L’invecchiamento è uno degli esempi più lampanti perché è un processo che avviene in modo lento, senza essere percepito, per poi improvvisamente imbattersi in una foto, magari di venti anni prima, e comprendere che si è diversi. E se questa è una situazione universale, lo scrittore evidenzia invece l’approccio diverso del pensiero occidentale, influenzato dalla filosofia greca che pensa in termini di forme determinate, e di quello cinese, che invece tiene conto della fluidità della vita, offrendo una diversa chiave di lettura dei cambiamenti che riguardano l’evoluzione dei singoli uomini ma anche quella storica.

Seguire quindi il corso degli avvenimenti e osservare il passaggio graduale, che porta da una condizione all’altra, senza che avvengano eventi di rottura. In questo modo la Cina è diventata una potenza economica, influente a livello globale, i negozi cinesi sono una realtà ormai presente nei centri delle principali città europee e Pechino, tra atteggiamenti di repressione e liberalizzazione, è diventata spesso l’ago della bilancia nel regolamentare i rapporti politici ed economici tra paesi. Trasformazioni silenziose appunto, che hanno condotto gli occidentali a rendersi conto, quasi in modo inaspettato, che la Repubblica popolare cinese si era imposta all’attenzione del mondo. Come esempio principale, François Jullien cita un libro fondamentale della civiltà cinese: il famoso Classico del cambiamento o Yi-jing. Un libro che non usa la narrativa per raccontare qualcosa, ma si basa sull’alternanza di tratti pieni o spezzati, la cui combinazione in figure offre un’interpretazione della realtà. «Il Libro – sottolinea lo scrittore – non insegna quindi un messaggio né pretende di dare un senso, ma porta a osservare attentamente, salendo dal basso all’alto della figura e linea dopo linea, come si dispiega e si piega la situazione in modo positivo o negativo, fasto o nefasto, sulla base delle tensioni e delle correlazioni osservate, che rimangono in divenire».

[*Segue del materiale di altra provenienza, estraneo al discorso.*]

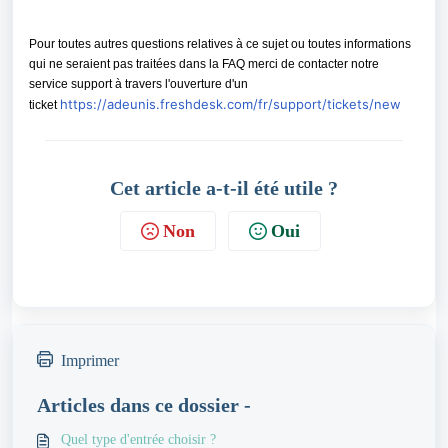
Pour toutes autres questions relatives à ce sujet ou toutes informations 
qui ne seraient pas traitées dans la FAQ merci de contacter notre 
service support à travers l'ouverture d'un 
https://adeunis.freshdesk.com/fr/support/tickets/new
ticket 
Cet article a-t-il été utile ?
Non
Oui
Imprimer
Articles dans ce dossier -
Quel type d'entrée choisir ?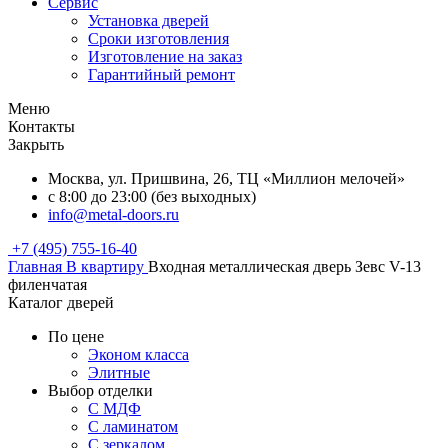
Сервис
Установка дверей
Сроки изготовления
Изготовление на заказ
Гарантийный ремонт
Меню
Контакты
Закрыть
Москва, ул. Пришвина, 26, ТЦ «Миллион мелочей»
с 8:00 до 23:00 (без выходных)
info@metal-doors.ru
+7 (495) 755-16-40
Главная
В квартиру
Входная металлическая дверь Зевс V-13
филенчатая
Каталог дверей
По цене
Эконом класса
Элитные
Выбор отделки
С МДФ
С ламинатом
С зеркалом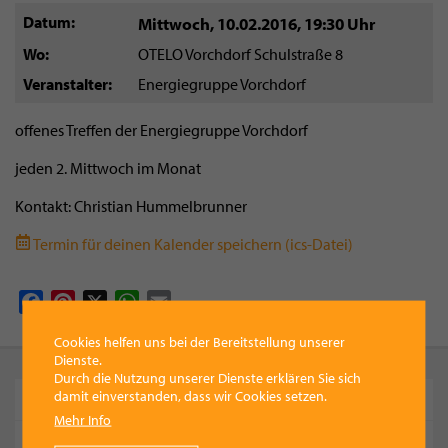
Datum
Mittwoch, 10.02.2016
,
19:30 Uhr
Wo
OTELO Vorchdorf Schulstraße 8
Veranstalter
Energiegruppe Vorchdorf
offenes Treffen der Energiegruppe Vorchdorf
jeden 2. Mittwoch im Monat
Kontakt: Christian Hummelbrunner
Termin für deinen Kalender speichern (ics-Datei)
Facebook
Pinterest
X
WhatsApp
Email
Cookies helfen uns bei der Bereitstellung unserer
Dienste.
Durch die Nutzung unserer Dienste erklären Sie sich
KOMMENDE TERMINE
damit einverstanden, dass wir Cookies setzen.
Mehr Info
Sommerfest MV Siebenbürger Vorchdorf 2026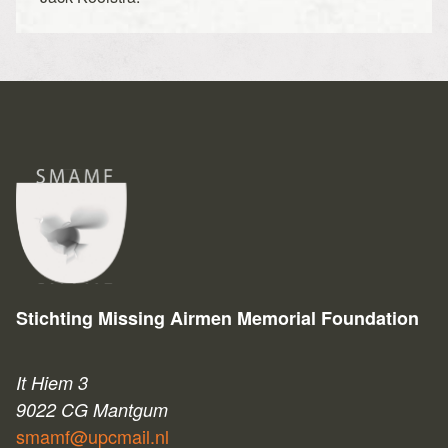
Stichting Missing Airmen Memorial Foundation
It Hiem 3
9022 CG Mantgum
smamf@upcmail.nl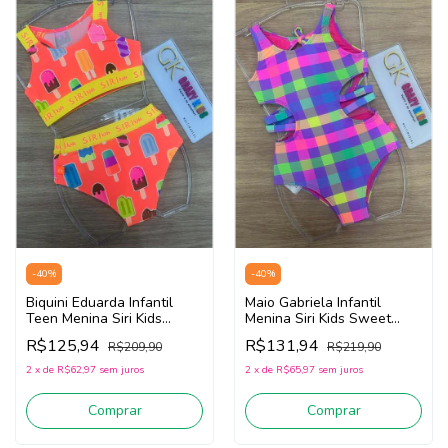
-
40
%
-
40
%
Biquini Eduarda Infantil
Maio Gabriela Infantil
Teen Menina Siri Kids
Menina Siri Kids Sweet
Picolé 40174 (Laranja)
Color 40122 (Rosa/Azul)
R$125,94
R$131,94
R$209,90
R$219,90
2
x
de
R$62,97
sem juros
2
x
de
R$65,97
sem juros
Comprar
Comprar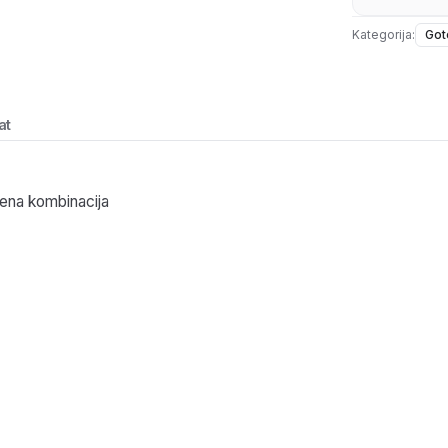
Kategorija:
Got
at
ena kombinacija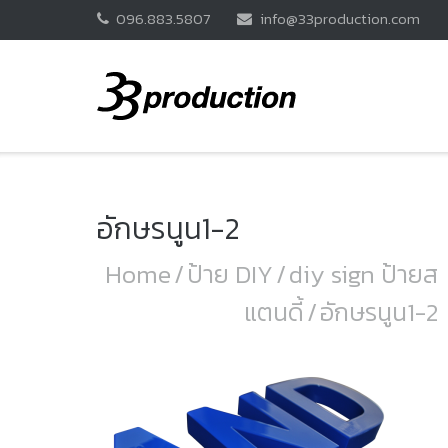
Skip
096.883.5807
info@33production.com
to
content
อักษรนูน1-2
Home
/
ป้าย DIY
/
diy sign ป้ายส
แตนดี้
/
อักษรนูน1-2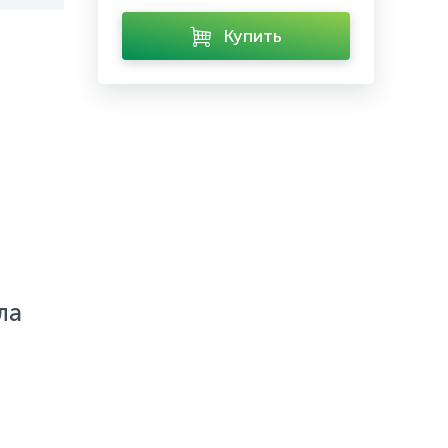
Купить
ла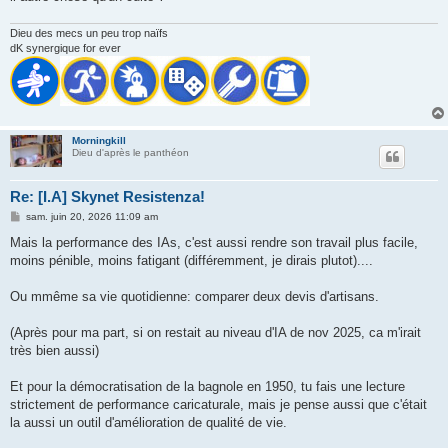
Dieu des mecs un peu trop naïfs
dK synergique for ever
Morningkill
Dieu d'après le panthéon
Re: [I.A] Skynet Resistenza!
M
sam. juin 20, 2026 11:09 am
e
s
Mais la performance des IAs, c'est aussi rendre son travail plus facile,
s
moins pénible, moins fatigant (différemment, je dirais plutot)....
a
g
e
Ou mmême sa vie quotidienne: comparer deux devis d'artisans.
(Après pour ma part, si on restait au niveau d'IA de nov 2025, ca m'irait
très bien aussi)
Et pour la démocratisation de la bagnole en 1950, tu fais une lecture
strictement de performance caricaturale, mais je pense aussi que c'était
la aussi un outil d'amélioration de qualité de vie.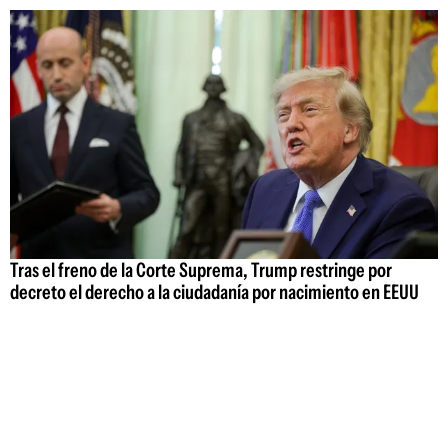
Tras el freno de la Corte Suprema, Trump restringe por
decreto el derecho a la ciudadanía por nacimiento en EEUU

Anche in questo caso, la composizione delle figure cambia senza rottura, ma in maniera fluida, ad affermare di nuovo che le trasformazioni sono in realtà delle transizioni, momenti di passaggio in cui dove sembra esserci una fine, possono invece nascere nuove iniziative e opportunità. Secondo lo scrittore, l’Occidente potrebbe prestare attenzione e appropriarsi del pensiero cinese per comprendere le trasformazioni silenziose in atto e cogliere gli aspetti negativi per modificare l’evoluzione degli eventi prima che sia troppo tardi. “Evento” è impossibile da tradurre in cinese e viene usata la parola “frammento” o “vicenda”, a indicare ancora una volta che non esiste un episodio che dia un taglio netto alle situazioni, ma un prima e un dopo che hanno permesso una trasformazione. La storia della Cina ne è un esempio, come sottolinea François Jullien. Il paese è riuscito a rovesciare completamente il suo sistema sociale ed economico attraverso lente e continue trasformazioni, al punto che pur rimanendo il regime e il partito al loro posto, il governo risulta completamente diverso rispetto ad alcuni anni fa e le riforme politiche in corso sono sicuramente una testimonianza tangibile.